Saturday, December 21, 2013
In 1911 the British Government ruling the Indian land introduced new design of the Silver Rupee coins. These coins were introduced to celebrate the coronation of the new British King - George V. The obverse side of these silver rupee coins showed the King with beautifully decorated robes. This coin one of my most favourite coins since it's design is very much unique. Until 1910, there were King Edward silver rupee coins in circulation. This new design introduced after a decade was enough to attract the attention of the Indians.
The Controversy & Rarity
The new design of the coin was attractive in the first look however, there was a huge controversy amongst the Indians over this. The King George V looked very appealing on the coin however, the decoration which was used had a small elephant on it as per the British Government. However, the trunk of this elephant was not sleek enough to resemble a trunk. Instead it looked more like a "Pig". During those days, Indians considered a Pig as something awful and bad. Hence, this coin was rejected in markets by Indians as they believed that it was not a good sign. The rupee was also called as a "Pig Rupee" and the controversy is referred as the Pig Issue.
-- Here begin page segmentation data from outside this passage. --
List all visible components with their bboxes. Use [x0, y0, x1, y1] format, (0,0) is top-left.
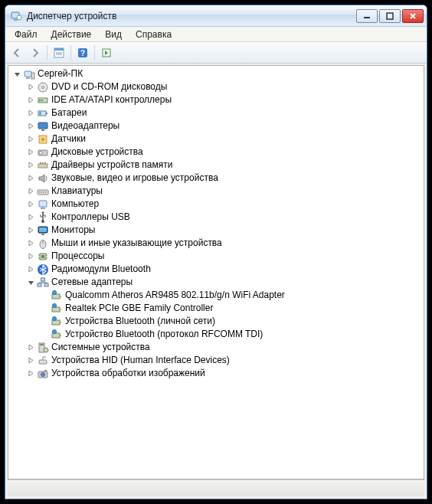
expand-icon[interactable] [25, 251, 36, 262]
tree-category-node[interactable]: Дисковые устройства [11, 146, 424, 159]
system-icon [37, 342, 49, 354]
scan-button[interactable] [98, 44, 115, 61]
expand-icon[interactable] [25, 212, 36, 223]
minimize-button[interactable] [356, 9, 378, 23]
tree-device-node[interactable]: Устройства Bluetooth (личной сети) [11, 315, 424, 328]
tree-node-label: Процессоры [51, 250, 105, 263]
hid-icon [37, 355, 49, 367]
tree-category-node[interactable]: Батареи [11, 106, 424, 119]
toolbar-separator [47, 45, 47, 61]
svg-rect-69 [40, 344, 44, 345]
svg-rect-38 [39, 201, 47, 207]
svg-point-26 [41, 138, 44, 141]
svg-rect-65 [52, 333, 60, 338]
collapse-icon[interactable] [25, 277, 36, 288]
tree-category-node[interactable]: Устройства HID (Human Interface Devices) [11, 354, 424, 367]
device-tree[interactable]: Сергей-ПКDVD и CD-ROM дисководыIDE ATA/A… [8, 65, 424, 479]
svg-rect-59 [52, 307, 60, 312]
menu-help[interactable]: Справка [129, 28, 178, 41]
svg-rect-42 [39, 227, 47, 232]
tree-category-node[interactable]: Компьютер [11, 198, 424, 211]
tree-category-node[interactable]: Клавиатуры [11, 185, 424, 198]
tree-node-label: Видеоадаптеры [51, 119, 119, 133]
tree-category-node[interactable]: IDE ATA/ATAPI контроллеры [11, 93, 424, 106]
menu-view[interactable]: Вид [99, 28, 128, 41]
audio-icon [37, 172, 49, 185]
expand-icon[interactable] [25, 186, 36, 197]
menu-action[interactable]: Действие [45, 28, 98, 41]
tree-category-node[interactable]: Устройства обработки изображений [11, 367, 424, 380]
svg-rect-57 [60, 296, 61, 297]
tree-category-node[interactable]: Мыши и иные указывающие устройства [11, 237, 424, 250]
tree-category-node[interactable]: Контроллеры USB [11, 211, 424, 224]
expander-blank [39, 316, 50, 327]
svg-rect-71 [39, 360, 47, 364]
expand-icon[interactable] [25, 264, 36, 275]
tree-category-node[interactable]: Радиомодули Bluetooth [11, 263, 424, 276]
netadapter-icon [51, 303, 63, 315]
expand-icon[interactable] [25, 368, 36, 379]
svg-rect-1 [14, 19, 18, 21]
tree-device-node[interactable]: Realtek PCIe GBE Family Controller [11, 302, 424, 315]
expand-icon[interactable] [25, 82, 36, 93]
tree-device-node[interactable]: Устройство Bluetooth (протокол RFCOMM TD… [11, 328, 424, 341]
tree-device-node[interactable]: Qualcomm Atheros AR9485 802.11b/g/n WiFi… [11, 289, 424, 302]
svg-rect-54 [44, 283, 48, 286]
netadapter-icon [51, 329, 63, 341]
tree-node-label: Устройства HID (Human Interface Devices) [51, 354, 230, 367]
tree-category-node[interactable]: Сетевые адаптеры [11, 276, 424, 289]
content-area: Сергей-ПКDVD и CD-ROM дисководыIDE ATA/A… [5, 64, 427, 499]
tree-node-label: Батареи [51, 106, 87, 119]
expand-icon[interactable] [25, 108, 36, 119]
tree-category-node[interactable]: Процессоры [11, 250, 424, 263]
tree-node-label: Дисковые устройства [51, 146, 143, 159]
tree-node-label: Устройство Bluetooth (протокол RFCOMM TD… [65, 328, 263, 341]
tree-root-node[interactable]: Сергей-ПК [11, 67, 424, 80]
help-button[interactable]: ? [74, 44, 91, 61]
svg-point-70 [44, 348, 48, 352]
forward-button[interactable] [27, 44, 44, 61]
tree-node-label: Контроллеры USB [51, 211, 130, 224]
expand-icon[interactable] [25, 355, 36, 366]
svg-rect-29 [38, 164, 47, 168]
expand-icon[interactable] [25, 147, 36, 158]
maximize-button[interactable] [379, 9, 401, 23]
toolbar: ? [5, 42, 427, 64]
tree-category-node[interactable]: Звуковые, видео и игровые устройства [11, 172, 424, 185]
svg-point-58 [53, 290, 57, 294]
expand-icon[interactable] [25, 160, 36, 171]
expand-icon[interactable] [25, 173, 36, 184]
titlebar[interactable]: Диспетчер устройств [5, 5, 427, 27]
expand-icon[interactable] [25, 121, 36, 132]
imaging-icon [37, 368, 49, 380]
tree-node-label: Системные устройства [51, 341, 150, 354]
tree-node-label: Сетевые адаптеры [51, 276, 133, 289]
expand-icon[interactable] [25, 95, 36, 106]
svg-rect-37 [45, 191, 47, 193]
svg-point-28 [39, 151, 42, 154]
expand-icon[interactable] [25, 134, 36, 145]
tree-category-node[interactable]: Мониторы [11, 224, 424, 237]
tree-category-node[interactable]: Датчики [11, 133, 424, 146]
svg-rect-13 [26, 77, 30, 79]
svg-rect-21 [46, 113, 47, 114]
tree-category-node[interactable]: Системные устройства [11, 341, 424, 354]
properties-button[interactable] [51, 44, 67, 61]
tree-node-label: IDE ATA/ATAPI контроллеры [51, 93, 172, 106]
back-button[interactable] [8, 44, 25, 61]
svg-point-61 [53, 303, 57, 307]
tree-category-node[interactable]: DVD и CD-ROM дисководы [11, 80, 424, 93]
close-button[interactable] [402, 9, 424, 23]
tree-category-node[interactable]: Видеоадаптеры [11, 119, 424, 133]
tree-category-node[interactable]: Драйверы устройств памяти [11, 159, 424, 172]
expand-icon[interactable] [25, 238, 36, 249]
expand-icon[interactable] [25, 199, 36, 210]
expand-icon[interactable] [25, 342, 36, 353]
svg-rect-39 [41, 208, 45, 209]
battery-icon [37, 107, 49, 119]
svg-point-16 [42, 86, 44, 88]
expand-icon[interactable] [25, 225, 36, 236]
menu-file[interactable]: Файл [8, 28, 44, 41]
status-bar [8, 479, 424, 496]
collapse-icon[interactable] [11, 69, 22, 80]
The British Government also felt that having a Pig symbol on the King's robe is not appropriate. Hence, all such coins were withdrawn from circulation and later melted. Out of the 9.4 million pieces struck at both the mints, only 7,00,000 were issued. The remainder and the withdrawn pieces were melted down.
In the world of numismatics, this is one of the rarest coins in the British India collection. The 1911 rupee is also known as Type 1 in the world of numismatists and other coins minted between 1912-1936 are known as Type 2. The coin featured above (Type 1) is from my personal museum collection.